Una de las grandes mentiras, que por repetida acabamos creyendo, es que cualquier persona, con algunos conocimientos contables e informáticos puede hacer su Declaración Anual del Impuesto sobre la Renta. No es cierto, pues hasta la más sencilla declaración requiere la intervención de un experto, y tenga presente que los errores fiscales no solo salen caros, sino que son de larguísima duración (por lo menos cinco años).

Hay que revisar los ingresos, pues si su patrón no cumplió con remitir al Servicio de Administración Tributaria (SAT) la información en tiempo y forma, estará usted declarando menos ingresos de los percibidos e incurriendo en defraudación fiscal. Lo menos que le puede pasar es que no le devuelvan algún saldo a favor que haya determinado.

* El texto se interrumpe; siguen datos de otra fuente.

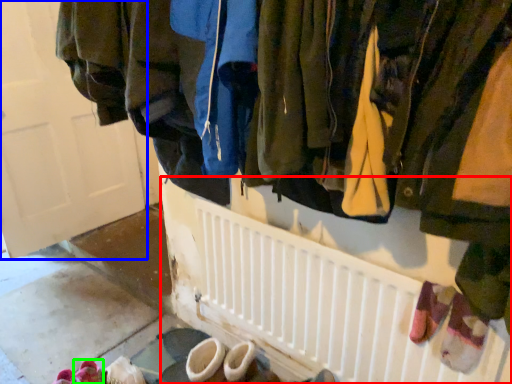 Question: Based on their relative distances, which object is farther from radiator (highlighted by a red box)? Choose from door (highlighted by a blue box) and footwear (highlighted by a green box).

Choices:
 (A) door
 (B) footwear

Answer: (A)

Busque en su Buzón Fiscal y seguramente tendrá usted una notificación.

Respecto a las deducciones, los medios de comunicación tienen alguna culpa, pues hasta las revistas del corazón publican largas listas de todo lo que podemos deducir, sin decirnos lo más importante: ¡QUE NO DEBEMOS PAGARLO EN EFECTIVO!, sino con un instrumento bancario, llámese tarjeta de débito, de crédito, cheque, transferencia electrónica, etc., pues la intención es BANCARIZARNOS TOTALMENTE, ya que los bancos son los únicos dignos de credibilidad fiscal.

Miles de gastos que los contribuyentes creían deducibles fueron rechazados por el SAT por haber sido pagados en efectivo, pues muchos negocios no tienen la terminal del banco con la que pueden emitir los recibos correspondientes, por lo tanto la deducibilidad, un derecho que todos tenemos, es imposible de ejercer.